▸ Raw data:

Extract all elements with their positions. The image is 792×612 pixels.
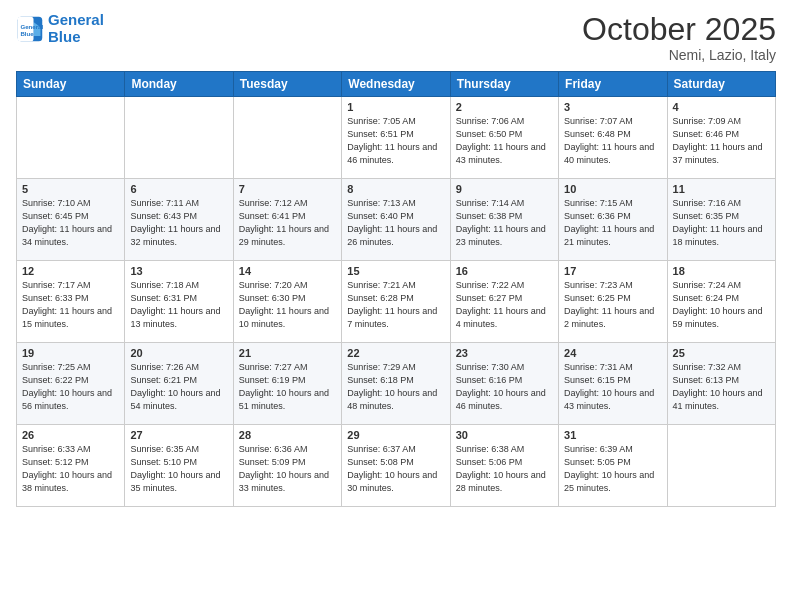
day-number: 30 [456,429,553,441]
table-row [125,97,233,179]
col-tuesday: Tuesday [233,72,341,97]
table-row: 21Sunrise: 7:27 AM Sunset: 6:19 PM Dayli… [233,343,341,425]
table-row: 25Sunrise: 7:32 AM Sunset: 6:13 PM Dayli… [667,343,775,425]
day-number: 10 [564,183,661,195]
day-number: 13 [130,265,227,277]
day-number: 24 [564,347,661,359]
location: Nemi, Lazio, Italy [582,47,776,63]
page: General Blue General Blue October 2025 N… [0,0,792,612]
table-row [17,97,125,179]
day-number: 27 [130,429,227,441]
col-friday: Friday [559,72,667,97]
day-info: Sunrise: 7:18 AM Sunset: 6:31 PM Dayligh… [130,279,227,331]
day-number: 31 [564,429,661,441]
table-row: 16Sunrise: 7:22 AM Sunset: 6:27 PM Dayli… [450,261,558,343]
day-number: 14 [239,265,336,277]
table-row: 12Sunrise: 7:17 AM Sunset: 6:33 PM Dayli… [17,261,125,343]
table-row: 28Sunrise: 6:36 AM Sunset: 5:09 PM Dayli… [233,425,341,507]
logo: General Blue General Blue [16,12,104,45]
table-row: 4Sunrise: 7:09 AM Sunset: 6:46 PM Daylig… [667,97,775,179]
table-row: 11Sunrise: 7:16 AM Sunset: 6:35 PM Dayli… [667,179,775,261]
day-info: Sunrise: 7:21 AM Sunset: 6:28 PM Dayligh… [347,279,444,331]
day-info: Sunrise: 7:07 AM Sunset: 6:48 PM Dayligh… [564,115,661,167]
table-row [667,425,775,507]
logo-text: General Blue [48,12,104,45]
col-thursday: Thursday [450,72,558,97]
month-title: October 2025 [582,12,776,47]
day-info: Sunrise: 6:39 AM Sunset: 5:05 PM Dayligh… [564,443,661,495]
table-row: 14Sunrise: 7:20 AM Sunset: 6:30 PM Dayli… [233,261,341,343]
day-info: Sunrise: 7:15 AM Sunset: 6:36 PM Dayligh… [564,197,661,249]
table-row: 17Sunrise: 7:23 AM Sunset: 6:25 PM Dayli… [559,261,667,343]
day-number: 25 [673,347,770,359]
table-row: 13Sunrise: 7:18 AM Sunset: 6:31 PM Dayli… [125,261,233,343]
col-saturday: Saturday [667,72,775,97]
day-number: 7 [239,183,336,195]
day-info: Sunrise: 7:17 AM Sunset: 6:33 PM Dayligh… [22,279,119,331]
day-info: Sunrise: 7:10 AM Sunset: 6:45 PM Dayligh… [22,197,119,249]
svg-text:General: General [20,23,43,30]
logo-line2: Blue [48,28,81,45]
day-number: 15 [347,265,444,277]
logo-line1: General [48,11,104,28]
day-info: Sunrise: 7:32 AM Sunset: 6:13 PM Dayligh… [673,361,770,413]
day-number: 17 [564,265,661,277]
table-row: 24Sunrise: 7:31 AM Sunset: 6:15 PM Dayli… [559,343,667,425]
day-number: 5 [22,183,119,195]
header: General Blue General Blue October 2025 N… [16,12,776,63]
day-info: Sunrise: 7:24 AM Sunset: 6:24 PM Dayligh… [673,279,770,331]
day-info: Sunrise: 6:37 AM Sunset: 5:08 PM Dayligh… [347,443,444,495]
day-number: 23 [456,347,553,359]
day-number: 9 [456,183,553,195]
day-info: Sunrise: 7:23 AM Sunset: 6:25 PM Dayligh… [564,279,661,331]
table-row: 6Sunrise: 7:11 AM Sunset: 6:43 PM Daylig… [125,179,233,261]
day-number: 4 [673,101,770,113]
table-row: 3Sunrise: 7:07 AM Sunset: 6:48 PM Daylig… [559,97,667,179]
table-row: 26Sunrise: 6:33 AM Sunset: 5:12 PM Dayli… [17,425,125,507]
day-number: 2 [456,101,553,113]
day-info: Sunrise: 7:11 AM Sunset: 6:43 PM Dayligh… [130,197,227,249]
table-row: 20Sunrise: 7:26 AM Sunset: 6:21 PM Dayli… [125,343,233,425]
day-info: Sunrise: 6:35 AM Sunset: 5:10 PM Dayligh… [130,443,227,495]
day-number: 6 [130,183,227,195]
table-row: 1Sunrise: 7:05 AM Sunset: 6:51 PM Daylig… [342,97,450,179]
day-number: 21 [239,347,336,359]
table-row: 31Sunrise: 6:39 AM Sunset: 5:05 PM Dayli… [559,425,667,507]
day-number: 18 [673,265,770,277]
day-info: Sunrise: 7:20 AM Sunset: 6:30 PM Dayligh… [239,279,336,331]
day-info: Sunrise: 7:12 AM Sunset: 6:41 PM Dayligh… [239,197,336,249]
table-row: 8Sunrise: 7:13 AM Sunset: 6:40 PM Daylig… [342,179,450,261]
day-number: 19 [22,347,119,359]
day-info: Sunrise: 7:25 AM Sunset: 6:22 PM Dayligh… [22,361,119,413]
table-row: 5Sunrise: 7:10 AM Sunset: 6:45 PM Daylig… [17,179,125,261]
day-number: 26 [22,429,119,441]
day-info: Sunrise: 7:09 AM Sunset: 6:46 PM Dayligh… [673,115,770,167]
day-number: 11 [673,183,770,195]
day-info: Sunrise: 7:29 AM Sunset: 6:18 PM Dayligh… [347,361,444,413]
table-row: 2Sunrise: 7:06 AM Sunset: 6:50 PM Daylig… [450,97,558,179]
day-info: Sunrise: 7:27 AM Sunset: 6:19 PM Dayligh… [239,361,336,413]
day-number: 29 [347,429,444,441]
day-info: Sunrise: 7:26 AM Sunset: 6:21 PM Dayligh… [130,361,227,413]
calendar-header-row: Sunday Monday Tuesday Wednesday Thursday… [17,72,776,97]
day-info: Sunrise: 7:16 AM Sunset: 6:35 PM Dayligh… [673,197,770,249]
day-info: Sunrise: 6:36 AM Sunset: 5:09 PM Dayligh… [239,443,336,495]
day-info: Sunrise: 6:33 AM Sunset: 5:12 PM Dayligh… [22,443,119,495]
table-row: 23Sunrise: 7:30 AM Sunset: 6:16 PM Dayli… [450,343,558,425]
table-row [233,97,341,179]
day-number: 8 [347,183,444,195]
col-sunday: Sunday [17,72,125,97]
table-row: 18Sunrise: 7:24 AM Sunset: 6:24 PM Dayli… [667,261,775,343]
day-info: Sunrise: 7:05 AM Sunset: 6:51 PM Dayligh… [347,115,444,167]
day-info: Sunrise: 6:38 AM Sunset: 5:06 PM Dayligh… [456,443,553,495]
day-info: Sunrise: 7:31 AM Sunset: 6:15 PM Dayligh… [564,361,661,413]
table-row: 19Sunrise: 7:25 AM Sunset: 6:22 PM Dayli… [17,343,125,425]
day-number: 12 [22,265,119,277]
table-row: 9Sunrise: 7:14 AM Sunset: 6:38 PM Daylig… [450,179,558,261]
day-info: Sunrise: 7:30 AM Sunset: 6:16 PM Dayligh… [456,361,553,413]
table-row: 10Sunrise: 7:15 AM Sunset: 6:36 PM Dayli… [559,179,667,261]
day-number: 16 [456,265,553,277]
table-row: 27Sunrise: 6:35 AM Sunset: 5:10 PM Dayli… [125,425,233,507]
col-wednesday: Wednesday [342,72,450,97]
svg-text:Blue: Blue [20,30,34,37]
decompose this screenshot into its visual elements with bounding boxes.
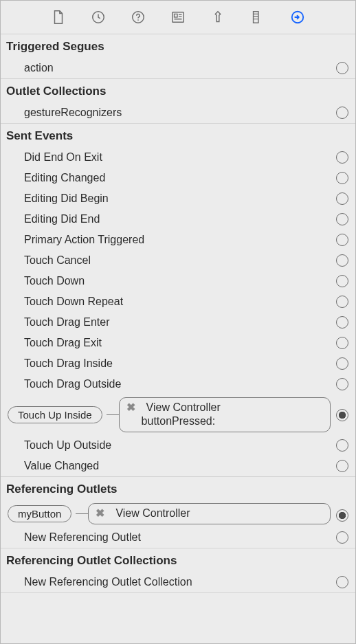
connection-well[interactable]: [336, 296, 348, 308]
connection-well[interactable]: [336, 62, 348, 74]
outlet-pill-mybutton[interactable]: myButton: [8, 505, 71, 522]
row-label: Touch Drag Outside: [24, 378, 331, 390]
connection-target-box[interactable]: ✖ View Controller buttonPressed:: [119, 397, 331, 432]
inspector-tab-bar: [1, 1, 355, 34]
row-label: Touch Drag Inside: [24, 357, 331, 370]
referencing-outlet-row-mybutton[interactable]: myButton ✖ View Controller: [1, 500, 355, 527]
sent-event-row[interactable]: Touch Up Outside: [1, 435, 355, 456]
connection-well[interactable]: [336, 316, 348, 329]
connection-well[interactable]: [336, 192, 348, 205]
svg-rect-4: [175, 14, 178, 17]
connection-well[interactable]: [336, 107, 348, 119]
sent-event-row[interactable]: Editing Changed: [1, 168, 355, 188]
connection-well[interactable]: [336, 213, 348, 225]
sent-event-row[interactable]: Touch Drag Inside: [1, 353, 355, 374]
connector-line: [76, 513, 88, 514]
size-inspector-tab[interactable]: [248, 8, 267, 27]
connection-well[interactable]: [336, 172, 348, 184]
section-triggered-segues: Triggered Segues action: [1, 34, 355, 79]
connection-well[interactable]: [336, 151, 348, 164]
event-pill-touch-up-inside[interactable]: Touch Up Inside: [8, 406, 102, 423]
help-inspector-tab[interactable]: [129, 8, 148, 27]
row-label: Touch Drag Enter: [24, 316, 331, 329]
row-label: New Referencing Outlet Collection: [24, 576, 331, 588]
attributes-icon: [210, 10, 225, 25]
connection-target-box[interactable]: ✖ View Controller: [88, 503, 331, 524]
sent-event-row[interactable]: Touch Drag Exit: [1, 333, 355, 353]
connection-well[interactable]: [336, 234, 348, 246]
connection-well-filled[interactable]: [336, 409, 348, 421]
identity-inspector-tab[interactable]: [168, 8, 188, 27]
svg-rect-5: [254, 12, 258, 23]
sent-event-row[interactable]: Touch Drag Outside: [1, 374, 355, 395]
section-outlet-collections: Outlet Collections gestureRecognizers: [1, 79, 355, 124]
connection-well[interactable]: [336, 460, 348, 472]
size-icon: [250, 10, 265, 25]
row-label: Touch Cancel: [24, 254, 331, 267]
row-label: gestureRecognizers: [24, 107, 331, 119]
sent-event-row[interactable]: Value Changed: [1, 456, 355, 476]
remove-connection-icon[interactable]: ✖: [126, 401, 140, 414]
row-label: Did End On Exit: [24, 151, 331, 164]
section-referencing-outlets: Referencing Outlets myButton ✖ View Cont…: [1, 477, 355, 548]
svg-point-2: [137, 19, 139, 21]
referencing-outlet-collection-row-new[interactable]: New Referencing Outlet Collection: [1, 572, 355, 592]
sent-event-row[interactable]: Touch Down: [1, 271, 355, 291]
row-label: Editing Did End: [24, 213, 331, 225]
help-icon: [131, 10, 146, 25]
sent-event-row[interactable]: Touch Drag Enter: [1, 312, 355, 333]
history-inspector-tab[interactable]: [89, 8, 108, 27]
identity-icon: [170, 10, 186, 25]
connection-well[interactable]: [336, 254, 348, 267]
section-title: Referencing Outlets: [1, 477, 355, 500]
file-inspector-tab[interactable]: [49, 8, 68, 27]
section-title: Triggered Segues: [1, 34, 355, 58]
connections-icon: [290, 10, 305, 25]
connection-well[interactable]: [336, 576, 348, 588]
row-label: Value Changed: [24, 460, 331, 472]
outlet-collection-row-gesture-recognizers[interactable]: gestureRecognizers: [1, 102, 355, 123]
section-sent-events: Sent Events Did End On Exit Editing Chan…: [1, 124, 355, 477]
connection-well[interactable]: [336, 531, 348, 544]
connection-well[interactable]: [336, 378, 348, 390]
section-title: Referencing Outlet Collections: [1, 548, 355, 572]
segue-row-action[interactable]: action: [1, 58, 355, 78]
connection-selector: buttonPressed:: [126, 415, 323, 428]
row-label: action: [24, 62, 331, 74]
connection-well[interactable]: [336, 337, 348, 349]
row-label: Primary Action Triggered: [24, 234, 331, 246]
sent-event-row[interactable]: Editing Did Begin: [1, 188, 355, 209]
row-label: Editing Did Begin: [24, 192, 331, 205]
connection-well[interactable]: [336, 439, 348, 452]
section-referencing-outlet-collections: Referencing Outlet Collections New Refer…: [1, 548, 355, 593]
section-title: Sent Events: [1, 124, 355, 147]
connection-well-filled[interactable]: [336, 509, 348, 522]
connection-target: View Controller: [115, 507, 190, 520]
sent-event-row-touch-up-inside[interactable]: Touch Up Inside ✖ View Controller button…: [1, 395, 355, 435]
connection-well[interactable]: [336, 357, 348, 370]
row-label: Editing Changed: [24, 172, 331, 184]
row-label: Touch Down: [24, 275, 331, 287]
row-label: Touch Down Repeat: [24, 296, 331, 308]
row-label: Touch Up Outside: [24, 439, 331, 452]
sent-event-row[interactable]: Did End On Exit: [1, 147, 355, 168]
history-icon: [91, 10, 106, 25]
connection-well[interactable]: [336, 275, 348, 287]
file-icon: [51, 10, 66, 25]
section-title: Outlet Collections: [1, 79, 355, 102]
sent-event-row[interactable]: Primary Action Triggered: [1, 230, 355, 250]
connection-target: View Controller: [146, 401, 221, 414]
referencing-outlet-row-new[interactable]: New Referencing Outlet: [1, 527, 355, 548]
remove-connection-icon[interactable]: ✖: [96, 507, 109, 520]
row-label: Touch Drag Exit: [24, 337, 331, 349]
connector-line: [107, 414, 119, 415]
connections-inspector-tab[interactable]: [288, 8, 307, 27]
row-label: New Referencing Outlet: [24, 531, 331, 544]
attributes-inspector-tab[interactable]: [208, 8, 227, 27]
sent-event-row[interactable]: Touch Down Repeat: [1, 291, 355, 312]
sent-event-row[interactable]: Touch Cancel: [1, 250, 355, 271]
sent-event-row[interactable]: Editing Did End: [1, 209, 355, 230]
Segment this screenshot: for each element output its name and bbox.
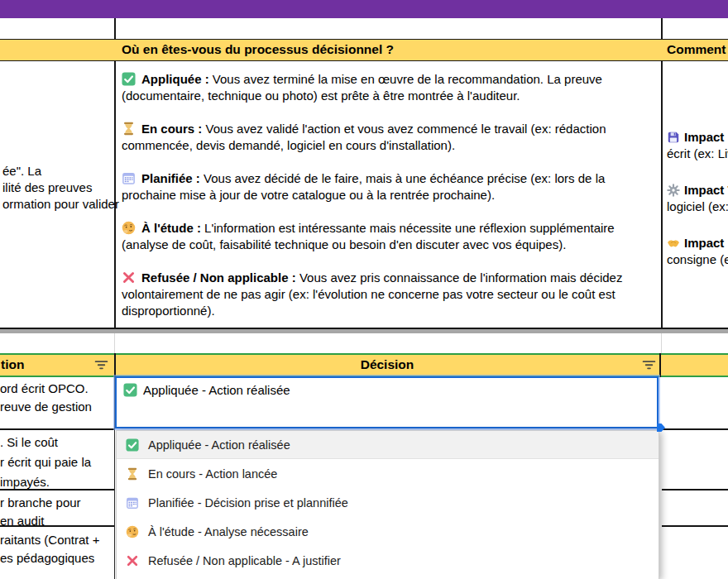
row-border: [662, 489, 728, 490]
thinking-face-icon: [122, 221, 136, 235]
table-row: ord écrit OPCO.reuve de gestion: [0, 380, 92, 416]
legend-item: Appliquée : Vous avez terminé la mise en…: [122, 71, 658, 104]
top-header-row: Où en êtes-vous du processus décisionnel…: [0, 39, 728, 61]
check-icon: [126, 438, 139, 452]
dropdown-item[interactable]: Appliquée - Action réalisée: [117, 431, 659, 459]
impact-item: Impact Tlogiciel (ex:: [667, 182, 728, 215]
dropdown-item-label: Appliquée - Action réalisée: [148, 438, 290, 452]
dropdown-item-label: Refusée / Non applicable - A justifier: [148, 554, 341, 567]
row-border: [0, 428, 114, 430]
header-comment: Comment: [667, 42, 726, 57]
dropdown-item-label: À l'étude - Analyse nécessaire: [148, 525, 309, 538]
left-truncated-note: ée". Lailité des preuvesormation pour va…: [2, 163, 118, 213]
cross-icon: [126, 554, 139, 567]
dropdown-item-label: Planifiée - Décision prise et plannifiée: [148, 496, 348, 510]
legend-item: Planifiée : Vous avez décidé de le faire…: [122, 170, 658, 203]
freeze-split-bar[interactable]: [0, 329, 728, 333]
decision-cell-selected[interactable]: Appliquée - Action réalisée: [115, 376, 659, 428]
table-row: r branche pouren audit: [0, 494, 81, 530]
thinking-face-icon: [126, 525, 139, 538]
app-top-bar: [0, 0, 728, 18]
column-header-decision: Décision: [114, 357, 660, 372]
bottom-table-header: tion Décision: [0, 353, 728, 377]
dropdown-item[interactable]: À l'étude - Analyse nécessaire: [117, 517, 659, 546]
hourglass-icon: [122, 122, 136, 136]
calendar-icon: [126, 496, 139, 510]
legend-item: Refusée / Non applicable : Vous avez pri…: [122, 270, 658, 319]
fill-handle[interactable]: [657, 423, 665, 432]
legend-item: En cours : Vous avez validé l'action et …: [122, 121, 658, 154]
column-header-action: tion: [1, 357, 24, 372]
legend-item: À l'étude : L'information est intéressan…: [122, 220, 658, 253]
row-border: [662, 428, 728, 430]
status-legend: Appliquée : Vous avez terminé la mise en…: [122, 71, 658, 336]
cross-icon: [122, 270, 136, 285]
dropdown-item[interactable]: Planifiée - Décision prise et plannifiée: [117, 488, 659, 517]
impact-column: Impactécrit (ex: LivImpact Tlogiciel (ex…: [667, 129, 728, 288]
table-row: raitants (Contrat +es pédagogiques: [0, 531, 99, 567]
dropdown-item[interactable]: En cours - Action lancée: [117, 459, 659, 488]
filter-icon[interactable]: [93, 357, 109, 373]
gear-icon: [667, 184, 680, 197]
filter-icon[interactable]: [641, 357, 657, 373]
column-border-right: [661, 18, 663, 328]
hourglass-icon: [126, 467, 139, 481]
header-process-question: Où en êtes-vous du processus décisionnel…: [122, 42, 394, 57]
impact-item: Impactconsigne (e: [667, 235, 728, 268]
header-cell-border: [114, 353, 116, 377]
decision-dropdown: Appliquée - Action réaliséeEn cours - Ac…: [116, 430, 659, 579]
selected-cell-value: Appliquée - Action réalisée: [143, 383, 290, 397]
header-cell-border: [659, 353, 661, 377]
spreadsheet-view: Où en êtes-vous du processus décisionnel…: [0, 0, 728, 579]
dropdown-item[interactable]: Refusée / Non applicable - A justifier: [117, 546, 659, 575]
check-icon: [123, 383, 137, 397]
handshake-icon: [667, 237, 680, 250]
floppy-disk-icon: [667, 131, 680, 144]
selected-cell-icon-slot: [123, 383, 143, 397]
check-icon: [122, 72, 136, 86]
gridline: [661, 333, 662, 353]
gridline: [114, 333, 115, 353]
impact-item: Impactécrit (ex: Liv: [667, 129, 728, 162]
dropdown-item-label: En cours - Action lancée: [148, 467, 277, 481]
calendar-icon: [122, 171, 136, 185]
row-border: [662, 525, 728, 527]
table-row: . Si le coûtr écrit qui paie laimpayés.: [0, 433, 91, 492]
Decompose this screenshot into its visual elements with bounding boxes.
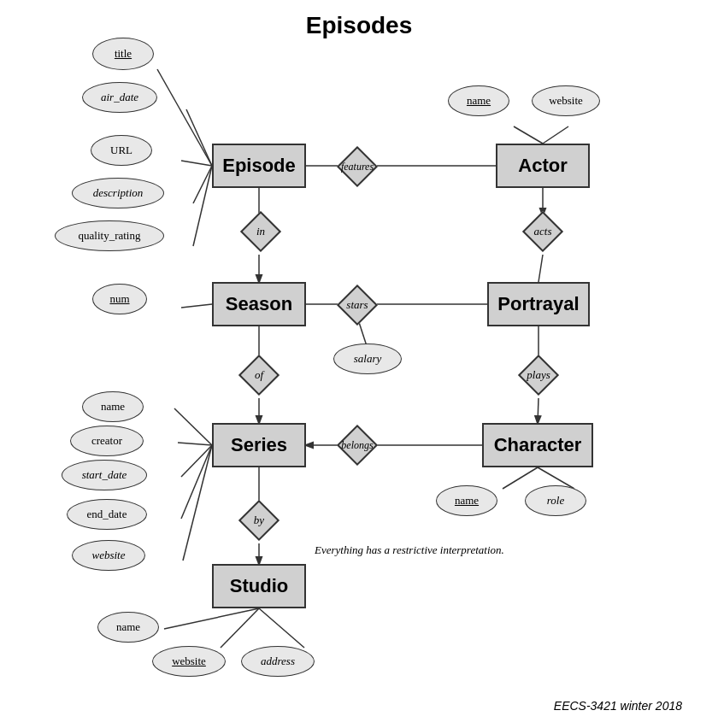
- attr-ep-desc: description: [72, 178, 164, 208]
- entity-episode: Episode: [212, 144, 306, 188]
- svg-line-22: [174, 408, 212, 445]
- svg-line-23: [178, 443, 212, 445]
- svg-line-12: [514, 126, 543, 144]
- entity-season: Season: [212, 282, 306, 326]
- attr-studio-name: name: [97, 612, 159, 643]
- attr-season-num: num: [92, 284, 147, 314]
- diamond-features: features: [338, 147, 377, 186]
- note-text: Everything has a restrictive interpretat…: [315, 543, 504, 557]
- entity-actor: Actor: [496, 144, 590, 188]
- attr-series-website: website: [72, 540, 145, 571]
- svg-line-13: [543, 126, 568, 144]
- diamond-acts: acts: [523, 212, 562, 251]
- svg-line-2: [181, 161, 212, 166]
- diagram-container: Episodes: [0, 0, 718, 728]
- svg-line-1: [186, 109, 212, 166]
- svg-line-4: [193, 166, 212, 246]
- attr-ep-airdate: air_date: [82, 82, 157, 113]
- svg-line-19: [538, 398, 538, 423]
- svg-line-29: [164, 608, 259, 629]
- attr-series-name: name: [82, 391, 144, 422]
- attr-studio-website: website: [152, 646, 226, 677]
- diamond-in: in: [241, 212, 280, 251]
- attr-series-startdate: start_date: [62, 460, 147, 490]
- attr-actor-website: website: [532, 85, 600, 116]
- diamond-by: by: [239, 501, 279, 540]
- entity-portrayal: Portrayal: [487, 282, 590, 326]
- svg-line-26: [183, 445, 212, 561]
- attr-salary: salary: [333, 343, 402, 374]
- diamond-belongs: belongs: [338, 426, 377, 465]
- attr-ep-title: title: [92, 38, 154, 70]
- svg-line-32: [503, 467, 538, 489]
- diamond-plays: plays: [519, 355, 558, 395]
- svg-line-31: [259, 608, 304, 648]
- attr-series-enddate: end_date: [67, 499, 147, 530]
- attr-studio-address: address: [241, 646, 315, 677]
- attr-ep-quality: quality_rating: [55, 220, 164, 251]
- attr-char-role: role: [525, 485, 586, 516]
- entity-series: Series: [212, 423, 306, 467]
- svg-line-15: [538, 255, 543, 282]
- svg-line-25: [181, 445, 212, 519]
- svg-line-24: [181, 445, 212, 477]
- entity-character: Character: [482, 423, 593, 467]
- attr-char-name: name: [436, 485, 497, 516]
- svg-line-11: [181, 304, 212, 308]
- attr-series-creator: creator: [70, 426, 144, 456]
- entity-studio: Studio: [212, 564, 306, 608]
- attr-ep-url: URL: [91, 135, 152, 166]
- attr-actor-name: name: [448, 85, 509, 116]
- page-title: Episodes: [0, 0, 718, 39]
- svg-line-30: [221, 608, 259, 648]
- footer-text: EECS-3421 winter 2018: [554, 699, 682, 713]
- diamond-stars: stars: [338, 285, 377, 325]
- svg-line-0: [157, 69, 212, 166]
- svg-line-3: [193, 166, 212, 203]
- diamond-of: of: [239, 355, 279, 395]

▸ Problem:
Go through the listing above and list every line that has the word "hourglass".

▸ Completed exercise:
hourglass-icon: [122, 122, 136, 136]
hourglass-icon: [126, 467, 139, 481]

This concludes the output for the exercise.